You can now see that using only the distance information of other less private users from known GPS coordinates, we were able to determine a “hidden” user’s location to within 10 meters, with just 5 known location coordinates!  Keep in mind that while this is a somewhat idealized example, if we were to make several more requests at other locations, we would increase the number of circles and potentially the accuracy of the hidden user’s location.  Even if several users in a row have hidden their locations, this method still works to individually locate them, all that you need is a known distance from a known point, before and after the person you want to find!  You may also have noticed that the largest circle in the one image above has a wider distance between the blue and red circles than the others.  That is because when I got to that position I ended up with the “hidden” user of interest, and the user immediately after them being “hidden” as well, widening the gap, but barely hindering the method.

This may all seem very complicated, but with intermediate programming, reverse engineering, and math skills it can be implemented and automated for any application API in a day or so.  A person could collect the position data of thousands to millions of users in less than that time, or a subset of users in real-time, depending on API limits and connection speeds (a discussion for a different post).
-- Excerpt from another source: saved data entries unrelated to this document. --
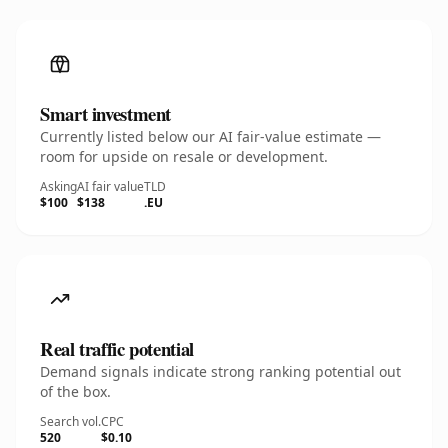
Smart investment
Currently listed below our AI fair-value estimate —
room for upside on resale or development.
Asking
AI fair value
TLD
$100
$138
.EU
Real traffic potential
Demand signals indicate strong ranking potential out
of the box.
Search vol.
CPC
520
$0.10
Developers have tried many different approaches (a discussion for another post) to combat location/position disclosure.  One of the most popular, which usually works well is to report user distances with low precision by rounding to the nearest whole number, such as 1 mile, which could mean 1.3 miles or 0.89 miles away.  However, this technique can also be defeated with a few small modifications to the method presented here.  Another method would be to not list users in order from nearest to farthest, which would make using the app to find nearby “hook-ups” at best confusing and at worst unusable.

The only truly secure way to protect user locations would be to not report distances at all, but to instead take the approach of a few applications which list users by area, such as town or city — or any other type of arbitrary grouping method.

You can choose to hide your distance or location for whatever reason, but unless everyone around you chooses to do the same, your fellow application users are helping to disclose your position, despite your best efforts!